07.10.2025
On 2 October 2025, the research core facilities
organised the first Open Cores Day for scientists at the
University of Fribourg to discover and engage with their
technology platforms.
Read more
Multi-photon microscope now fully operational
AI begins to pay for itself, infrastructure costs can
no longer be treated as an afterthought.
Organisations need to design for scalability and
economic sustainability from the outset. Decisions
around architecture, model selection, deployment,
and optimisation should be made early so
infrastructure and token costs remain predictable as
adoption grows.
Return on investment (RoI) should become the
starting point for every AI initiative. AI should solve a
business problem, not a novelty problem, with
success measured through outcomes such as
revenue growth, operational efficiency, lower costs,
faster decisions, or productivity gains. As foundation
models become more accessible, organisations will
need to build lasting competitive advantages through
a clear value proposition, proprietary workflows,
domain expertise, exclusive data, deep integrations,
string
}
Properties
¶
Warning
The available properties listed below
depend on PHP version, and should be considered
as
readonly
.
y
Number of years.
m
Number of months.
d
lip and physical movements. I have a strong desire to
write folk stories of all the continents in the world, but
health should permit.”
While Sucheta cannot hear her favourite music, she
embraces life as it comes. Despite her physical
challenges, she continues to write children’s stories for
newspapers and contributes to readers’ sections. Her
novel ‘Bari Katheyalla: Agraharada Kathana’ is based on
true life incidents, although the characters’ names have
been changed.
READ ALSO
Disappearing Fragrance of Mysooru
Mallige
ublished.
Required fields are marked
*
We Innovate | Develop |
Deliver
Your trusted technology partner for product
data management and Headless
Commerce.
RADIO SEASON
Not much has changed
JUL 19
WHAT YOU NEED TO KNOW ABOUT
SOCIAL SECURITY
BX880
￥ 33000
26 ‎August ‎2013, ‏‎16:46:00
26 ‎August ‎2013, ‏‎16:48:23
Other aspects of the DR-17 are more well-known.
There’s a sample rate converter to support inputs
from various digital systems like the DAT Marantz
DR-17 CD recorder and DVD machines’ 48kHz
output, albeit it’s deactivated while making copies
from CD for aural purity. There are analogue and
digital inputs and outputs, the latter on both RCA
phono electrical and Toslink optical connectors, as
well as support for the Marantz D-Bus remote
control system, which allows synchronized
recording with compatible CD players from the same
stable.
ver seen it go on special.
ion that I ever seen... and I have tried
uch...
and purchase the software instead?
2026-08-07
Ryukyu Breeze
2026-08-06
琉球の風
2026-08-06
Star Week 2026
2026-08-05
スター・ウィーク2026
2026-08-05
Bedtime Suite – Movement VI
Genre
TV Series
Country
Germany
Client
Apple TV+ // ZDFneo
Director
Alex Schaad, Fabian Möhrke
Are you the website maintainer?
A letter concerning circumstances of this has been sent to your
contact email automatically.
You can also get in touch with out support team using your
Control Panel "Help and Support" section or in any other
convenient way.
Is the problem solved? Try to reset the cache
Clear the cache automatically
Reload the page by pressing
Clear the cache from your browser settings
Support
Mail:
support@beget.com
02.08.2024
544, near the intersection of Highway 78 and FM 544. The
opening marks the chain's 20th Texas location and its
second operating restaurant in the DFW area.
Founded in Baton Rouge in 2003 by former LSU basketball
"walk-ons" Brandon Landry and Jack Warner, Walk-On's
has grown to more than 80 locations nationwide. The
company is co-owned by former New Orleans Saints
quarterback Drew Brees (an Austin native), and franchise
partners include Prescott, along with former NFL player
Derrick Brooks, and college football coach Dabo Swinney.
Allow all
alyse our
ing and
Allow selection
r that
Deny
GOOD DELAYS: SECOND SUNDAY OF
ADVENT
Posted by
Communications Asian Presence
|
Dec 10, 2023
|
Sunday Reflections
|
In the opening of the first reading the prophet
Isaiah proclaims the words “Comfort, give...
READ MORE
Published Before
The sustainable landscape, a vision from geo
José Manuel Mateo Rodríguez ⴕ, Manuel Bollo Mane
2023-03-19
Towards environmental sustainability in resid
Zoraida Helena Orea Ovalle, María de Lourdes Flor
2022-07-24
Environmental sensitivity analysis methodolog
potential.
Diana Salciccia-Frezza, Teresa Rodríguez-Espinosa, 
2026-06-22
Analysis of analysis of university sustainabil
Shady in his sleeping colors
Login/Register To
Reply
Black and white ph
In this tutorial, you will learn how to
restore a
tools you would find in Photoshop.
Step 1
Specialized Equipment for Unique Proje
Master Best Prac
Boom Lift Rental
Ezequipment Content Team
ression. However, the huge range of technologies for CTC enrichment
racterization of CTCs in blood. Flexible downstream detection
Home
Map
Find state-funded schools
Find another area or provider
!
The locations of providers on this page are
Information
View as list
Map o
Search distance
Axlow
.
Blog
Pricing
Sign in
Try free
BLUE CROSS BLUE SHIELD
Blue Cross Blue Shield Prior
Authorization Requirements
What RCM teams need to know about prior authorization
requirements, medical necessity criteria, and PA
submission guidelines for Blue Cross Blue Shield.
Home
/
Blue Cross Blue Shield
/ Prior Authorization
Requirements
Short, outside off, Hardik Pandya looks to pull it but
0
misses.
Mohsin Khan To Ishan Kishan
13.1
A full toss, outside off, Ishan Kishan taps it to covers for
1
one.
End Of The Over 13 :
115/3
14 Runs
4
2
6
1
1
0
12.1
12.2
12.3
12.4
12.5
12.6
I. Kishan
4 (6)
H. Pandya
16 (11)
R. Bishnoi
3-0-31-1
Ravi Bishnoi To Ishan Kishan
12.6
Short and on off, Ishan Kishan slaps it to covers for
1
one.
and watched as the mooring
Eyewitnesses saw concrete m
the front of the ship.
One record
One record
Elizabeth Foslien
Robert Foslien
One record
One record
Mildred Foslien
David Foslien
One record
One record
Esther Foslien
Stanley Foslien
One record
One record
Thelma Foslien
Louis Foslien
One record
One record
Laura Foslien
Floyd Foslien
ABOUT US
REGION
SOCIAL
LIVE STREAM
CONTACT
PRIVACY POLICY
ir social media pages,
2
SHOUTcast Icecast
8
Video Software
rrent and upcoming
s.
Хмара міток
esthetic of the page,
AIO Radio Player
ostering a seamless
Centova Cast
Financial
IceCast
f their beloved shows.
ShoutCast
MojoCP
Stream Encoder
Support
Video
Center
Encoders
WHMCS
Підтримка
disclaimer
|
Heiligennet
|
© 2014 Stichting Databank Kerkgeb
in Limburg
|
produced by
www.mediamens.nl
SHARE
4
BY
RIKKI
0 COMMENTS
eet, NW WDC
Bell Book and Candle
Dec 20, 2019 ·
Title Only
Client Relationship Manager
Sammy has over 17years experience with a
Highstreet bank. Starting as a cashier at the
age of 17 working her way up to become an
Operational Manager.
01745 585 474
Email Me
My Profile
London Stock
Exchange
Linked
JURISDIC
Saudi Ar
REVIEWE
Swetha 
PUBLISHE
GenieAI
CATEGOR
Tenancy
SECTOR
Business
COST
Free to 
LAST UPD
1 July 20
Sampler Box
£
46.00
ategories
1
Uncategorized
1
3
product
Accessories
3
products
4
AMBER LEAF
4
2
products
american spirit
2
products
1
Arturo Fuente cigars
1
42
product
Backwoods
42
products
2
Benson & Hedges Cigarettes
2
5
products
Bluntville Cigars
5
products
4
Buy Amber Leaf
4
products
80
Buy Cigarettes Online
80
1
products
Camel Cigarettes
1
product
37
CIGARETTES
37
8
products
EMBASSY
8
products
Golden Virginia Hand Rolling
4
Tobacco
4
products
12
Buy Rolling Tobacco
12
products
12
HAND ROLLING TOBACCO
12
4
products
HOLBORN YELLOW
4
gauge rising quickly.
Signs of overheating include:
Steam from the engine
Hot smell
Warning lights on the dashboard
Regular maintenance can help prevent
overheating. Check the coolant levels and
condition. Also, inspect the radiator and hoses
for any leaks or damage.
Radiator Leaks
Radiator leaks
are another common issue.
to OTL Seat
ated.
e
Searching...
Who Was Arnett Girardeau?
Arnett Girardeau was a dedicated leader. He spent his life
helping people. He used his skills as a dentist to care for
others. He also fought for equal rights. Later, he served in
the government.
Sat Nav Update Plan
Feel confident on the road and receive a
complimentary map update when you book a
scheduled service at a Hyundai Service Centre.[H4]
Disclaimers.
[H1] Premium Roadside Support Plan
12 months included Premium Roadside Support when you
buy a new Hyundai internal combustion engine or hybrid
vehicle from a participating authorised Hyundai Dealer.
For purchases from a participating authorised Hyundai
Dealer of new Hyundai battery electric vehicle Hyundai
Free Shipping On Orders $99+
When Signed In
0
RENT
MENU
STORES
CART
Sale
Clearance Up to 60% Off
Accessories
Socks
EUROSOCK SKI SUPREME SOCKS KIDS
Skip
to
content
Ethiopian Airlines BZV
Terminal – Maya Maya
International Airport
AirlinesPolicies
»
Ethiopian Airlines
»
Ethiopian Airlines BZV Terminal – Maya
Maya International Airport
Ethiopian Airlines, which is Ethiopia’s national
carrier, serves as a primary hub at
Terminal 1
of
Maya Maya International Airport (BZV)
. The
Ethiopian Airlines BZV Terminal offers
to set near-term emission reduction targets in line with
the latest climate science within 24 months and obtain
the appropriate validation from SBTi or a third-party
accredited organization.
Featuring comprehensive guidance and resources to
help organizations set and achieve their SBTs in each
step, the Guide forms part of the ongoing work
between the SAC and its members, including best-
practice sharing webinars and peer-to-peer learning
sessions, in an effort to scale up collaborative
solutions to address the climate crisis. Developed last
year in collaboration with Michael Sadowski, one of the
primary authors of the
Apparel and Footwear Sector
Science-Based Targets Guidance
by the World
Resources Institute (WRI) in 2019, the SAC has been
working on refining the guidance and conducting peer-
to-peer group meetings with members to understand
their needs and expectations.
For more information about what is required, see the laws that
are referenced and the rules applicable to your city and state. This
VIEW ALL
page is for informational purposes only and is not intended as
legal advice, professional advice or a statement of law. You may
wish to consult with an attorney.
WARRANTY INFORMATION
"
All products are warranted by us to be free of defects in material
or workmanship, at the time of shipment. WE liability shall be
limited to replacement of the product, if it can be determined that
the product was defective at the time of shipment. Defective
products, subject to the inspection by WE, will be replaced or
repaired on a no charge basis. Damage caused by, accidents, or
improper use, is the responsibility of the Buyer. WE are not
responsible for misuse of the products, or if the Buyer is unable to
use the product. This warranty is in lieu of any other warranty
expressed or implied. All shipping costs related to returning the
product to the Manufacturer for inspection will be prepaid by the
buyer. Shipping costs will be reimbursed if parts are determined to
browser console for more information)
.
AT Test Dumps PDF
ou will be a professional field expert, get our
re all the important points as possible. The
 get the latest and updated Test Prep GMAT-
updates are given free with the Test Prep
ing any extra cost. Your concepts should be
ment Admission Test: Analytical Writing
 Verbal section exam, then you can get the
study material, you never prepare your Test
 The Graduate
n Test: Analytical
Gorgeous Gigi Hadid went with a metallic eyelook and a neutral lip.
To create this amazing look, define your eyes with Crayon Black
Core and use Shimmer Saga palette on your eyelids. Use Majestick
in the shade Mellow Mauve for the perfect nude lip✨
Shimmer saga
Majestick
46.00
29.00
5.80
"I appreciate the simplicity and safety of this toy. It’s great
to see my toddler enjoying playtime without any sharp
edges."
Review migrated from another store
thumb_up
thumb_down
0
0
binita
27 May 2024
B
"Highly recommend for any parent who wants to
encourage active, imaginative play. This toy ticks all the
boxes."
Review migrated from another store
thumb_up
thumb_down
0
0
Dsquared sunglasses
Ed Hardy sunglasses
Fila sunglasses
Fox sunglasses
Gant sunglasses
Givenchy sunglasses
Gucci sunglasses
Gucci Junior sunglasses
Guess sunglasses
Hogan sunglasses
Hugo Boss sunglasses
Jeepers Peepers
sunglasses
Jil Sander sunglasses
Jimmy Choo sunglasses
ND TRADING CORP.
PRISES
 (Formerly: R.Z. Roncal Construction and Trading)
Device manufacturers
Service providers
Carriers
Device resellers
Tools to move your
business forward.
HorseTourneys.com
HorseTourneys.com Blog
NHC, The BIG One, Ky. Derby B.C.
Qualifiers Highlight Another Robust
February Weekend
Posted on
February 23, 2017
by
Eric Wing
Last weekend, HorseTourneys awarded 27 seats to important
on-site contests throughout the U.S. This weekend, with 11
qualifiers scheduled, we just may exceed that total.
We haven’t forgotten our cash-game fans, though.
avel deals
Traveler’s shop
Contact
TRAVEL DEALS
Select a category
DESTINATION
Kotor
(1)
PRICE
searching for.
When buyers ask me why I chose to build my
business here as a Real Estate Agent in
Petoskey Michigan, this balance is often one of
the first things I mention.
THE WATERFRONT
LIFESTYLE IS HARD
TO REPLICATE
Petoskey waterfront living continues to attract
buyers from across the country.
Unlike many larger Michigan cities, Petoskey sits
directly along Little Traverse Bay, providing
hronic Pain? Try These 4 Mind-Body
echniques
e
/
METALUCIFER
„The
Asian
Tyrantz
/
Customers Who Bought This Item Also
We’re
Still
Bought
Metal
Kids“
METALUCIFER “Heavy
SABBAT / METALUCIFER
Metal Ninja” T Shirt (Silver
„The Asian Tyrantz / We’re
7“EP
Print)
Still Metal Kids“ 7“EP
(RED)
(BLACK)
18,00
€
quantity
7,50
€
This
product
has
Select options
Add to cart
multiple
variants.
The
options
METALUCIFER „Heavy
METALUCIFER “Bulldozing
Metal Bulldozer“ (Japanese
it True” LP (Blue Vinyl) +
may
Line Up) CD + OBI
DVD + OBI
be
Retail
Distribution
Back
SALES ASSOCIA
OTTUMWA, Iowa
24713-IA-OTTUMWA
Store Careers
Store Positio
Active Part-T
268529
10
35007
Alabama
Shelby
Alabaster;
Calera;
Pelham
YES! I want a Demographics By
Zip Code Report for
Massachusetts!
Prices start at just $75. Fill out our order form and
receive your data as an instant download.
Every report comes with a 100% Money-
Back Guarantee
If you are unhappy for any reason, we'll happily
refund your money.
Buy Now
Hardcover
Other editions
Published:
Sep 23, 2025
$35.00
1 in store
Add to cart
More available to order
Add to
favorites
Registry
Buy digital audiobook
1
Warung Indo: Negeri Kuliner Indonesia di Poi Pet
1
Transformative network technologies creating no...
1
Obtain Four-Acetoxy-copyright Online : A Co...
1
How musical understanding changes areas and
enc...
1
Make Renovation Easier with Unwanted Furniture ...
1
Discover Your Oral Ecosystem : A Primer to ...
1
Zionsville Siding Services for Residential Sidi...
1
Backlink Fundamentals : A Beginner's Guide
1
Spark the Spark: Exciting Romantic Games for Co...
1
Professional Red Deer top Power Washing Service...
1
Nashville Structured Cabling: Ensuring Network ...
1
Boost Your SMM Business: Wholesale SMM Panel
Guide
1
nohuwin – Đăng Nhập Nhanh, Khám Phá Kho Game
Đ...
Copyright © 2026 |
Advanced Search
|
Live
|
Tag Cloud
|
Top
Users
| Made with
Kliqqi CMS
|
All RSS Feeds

□ □ □ □

● **TASK GOAL**
Within the material above, the line with "challenges, she continues" opens the range and the line with "from various digital" closes it; reproduce that range word for word.

● **FINAL ANSWER**
challenges, she continues to write children’s stories for
newspapers and contributes to readers’ sections. Her
novel ‘Bari Katheyalla: Agraharada Kathana’ is based on
true life incidents, although the characters’ names have
been changed.
READ ALSO
Disappearing Fragrance of Mysooru
Mallige
ublished.
Required fields are marked
*
We Innovate | Develop |
Deliver
Your trusted technology partner for product
data management and Headless
Commerce.
RADIO SEASON
Not much has changed
JUL 19
WHAT YOU NEED TO KNOW ABOUT
SOCIAL SECURITY
BX880
￥ 33000
26 ‎August ‎2013, ‏‎16:46:00
26 ‎August ‎2013, ‏‎16:48:23
Other aspects of the DR-17 are more well-known.
There’s a sample rate converter to support inputs
from various digital systems like the DAT Marantz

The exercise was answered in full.